The routine was usually the same. The students would arrive ridiculously early, already drunk having started on the snakebite and black around lunchtime. The Marines would follow, taking the piss out of the students and generally acting like cocks. Then the townies would stagger in and rountinely kick the arses of the Marines while the students melted away into the background.
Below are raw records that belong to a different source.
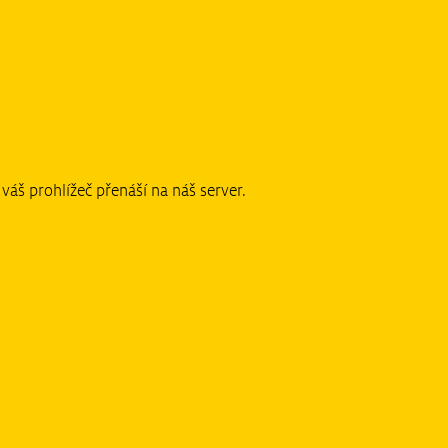
áš prohlížeč přenáší na náš server.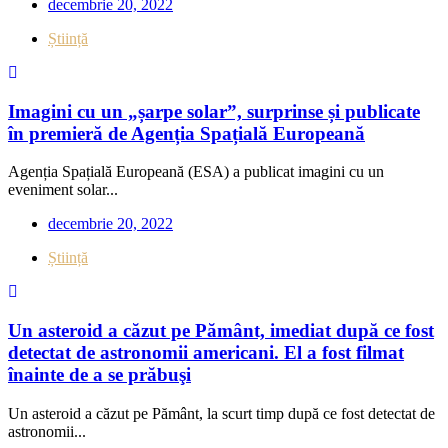
decembrie 20, 2022
Știință
Imagini cu un „șarpe solar”, surprinse și publicate
în premieră de Agenția Spațială Europeană
Agenția Spațială Europeană (ESA) a publicat imagini cu un
eveniment solar...
decembrie 20, 2022
Știință
Un asteroid a căzut pe Pământ, imediat după ce fost
detectat de astronomii americani. El a fost filmat
înainte de a se prăbuşi
Un asteroid a căzut pe Pământ, la scurt timp după ce fost detectat de
astronomii...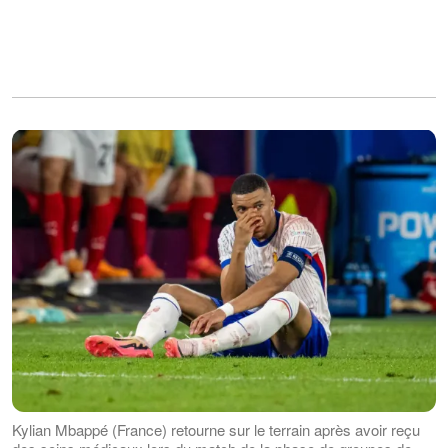
Kylian Mbappé (France) retourne sur le terrain après avoir reçu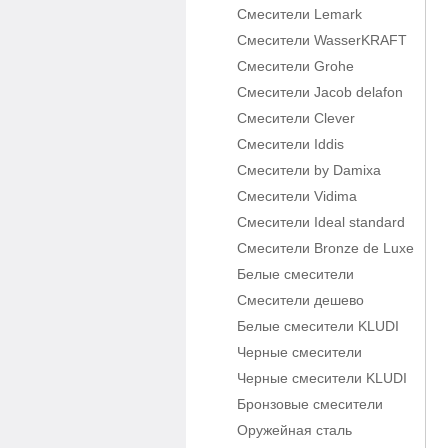
Смесители Lemark
Смесители WasserKRAFT
Смесители Grohe
Смесители Jacob delafon
Смесители Clever
Смесители Iddis
Смесители by Damixa
Смесители Vidima
Смесители Ideal standard
Смесители Bronze de Luxe
Белые смесители
Смесители дешево
Белые смесители KLUDI
Черные смесители
Черные смесители KLUDI
Бронзовые смесители
Оружейная сталь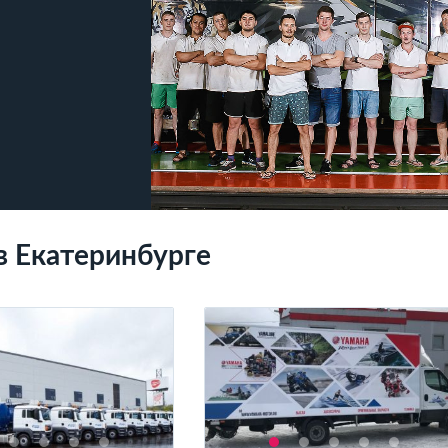
в Екатеринбурге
One night was particularly fun. The dancefloor was a large rectangle with steps leading up from it on all sides; it was filled with performing mongs and exuberant twattery when suddenly a fight broke out in the corner. In true comedy style, this incited someone in the opposite corner to randomly throw a punch at the bloke next to him and suddenly the whole floor was at it. Girls and students climbed up and away, male townies and Marines climbed down to join in. And next to me was an immense bouncer who shouted something resembling a war cry and hurled himself into the middle. He disappeared, only to reappear minutes later with his shirt completely missing, except for the collar and the two cuffs still pristinely in position.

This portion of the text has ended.